Install Speech-to-Text Language Packs

To run speech-to-text or speaker clustering, you must install a language pack. There are more than 60 language packs available for Media Server. Language packs can contain hundreds of megabytes of data, so they are not included in the Media Server installation and must be downloaded separately.

TIP: A language pack supports a single language and a single audio sample rate. For example, there is a language pack for processing US English (16kHz) and another for US English (8kHz). The 8kHz language packs are for processing telephony audio. For a list of available language packs, see Speech Analysis Supported Languages.

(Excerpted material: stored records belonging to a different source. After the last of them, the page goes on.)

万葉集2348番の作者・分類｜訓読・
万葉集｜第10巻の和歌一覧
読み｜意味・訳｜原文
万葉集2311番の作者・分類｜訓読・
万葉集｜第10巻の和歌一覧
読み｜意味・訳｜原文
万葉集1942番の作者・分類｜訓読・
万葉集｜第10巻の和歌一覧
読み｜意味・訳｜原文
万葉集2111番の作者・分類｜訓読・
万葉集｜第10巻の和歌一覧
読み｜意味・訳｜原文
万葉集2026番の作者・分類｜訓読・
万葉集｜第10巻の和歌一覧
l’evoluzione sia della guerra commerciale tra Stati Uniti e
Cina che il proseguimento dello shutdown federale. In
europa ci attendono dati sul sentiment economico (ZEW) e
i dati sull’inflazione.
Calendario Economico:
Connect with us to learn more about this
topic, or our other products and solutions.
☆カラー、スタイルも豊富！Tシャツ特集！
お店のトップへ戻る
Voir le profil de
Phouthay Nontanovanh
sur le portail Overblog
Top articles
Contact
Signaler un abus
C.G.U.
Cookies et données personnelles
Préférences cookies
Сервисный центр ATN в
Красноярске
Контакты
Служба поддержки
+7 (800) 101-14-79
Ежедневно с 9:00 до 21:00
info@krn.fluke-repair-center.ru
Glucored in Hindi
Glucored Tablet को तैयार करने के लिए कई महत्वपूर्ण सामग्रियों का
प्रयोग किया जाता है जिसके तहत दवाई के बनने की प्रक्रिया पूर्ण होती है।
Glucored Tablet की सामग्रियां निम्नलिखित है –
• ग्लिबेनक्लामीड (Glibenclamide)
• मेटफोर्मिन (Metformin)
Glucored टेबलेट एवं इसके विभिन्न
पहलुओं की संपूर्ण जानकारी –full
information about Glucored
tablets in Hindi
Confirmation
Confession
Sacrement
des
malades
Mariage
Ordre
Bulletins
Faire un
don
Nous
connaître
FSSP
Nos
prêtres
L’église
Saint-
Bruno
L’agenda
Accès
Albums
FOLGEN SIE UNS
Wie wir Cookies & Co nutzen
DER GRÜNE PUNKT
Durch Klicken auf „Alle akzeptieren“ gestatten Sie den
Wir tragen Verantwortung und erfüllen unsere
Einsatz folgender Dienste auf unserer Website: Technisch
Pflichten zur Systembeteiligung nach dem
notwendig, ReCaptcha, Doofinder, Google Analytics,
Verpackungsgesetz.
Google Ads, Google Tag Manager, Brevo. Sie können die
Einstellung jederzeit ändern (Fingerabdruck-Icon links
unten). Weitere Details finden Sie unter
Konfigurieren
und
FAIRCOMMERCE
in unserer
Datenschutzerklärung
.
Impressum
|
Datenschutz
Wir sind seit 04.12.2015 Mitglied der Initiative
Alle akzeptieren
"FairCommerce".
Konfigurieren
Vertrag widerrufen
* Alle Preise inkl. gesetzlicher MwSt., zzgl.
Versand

To install a language pack

  1. Download a language pack (such as ENUK-23.2.0.zip) from the support portal. Unless you are using only the legacy speech-to-text models, you must also download the common speech-to-text resources (SpeechToText-Common-23.2.0.zip).
  2. Extract the contents of the language pack into the folder staticdata/speechtotext/, where staticdata is the folder specified by the StaticDataDirectory parameter in the [Paths] section of the Media Server configuration file. The default value of this parameter is the staticdata folder in the Media Server installation directory.
  3. Unless you are using only the legacy speech-to-text models, extract the common resources into the folder staticdata/speechtotext/ so that there is a folder named Common containing the common resources.
  4. To confirm that the language pack was installed successfully, start Media Server and run the action ListSpeechLanguagePacks. The response lists each language pack that is available, along with its supported sample rate.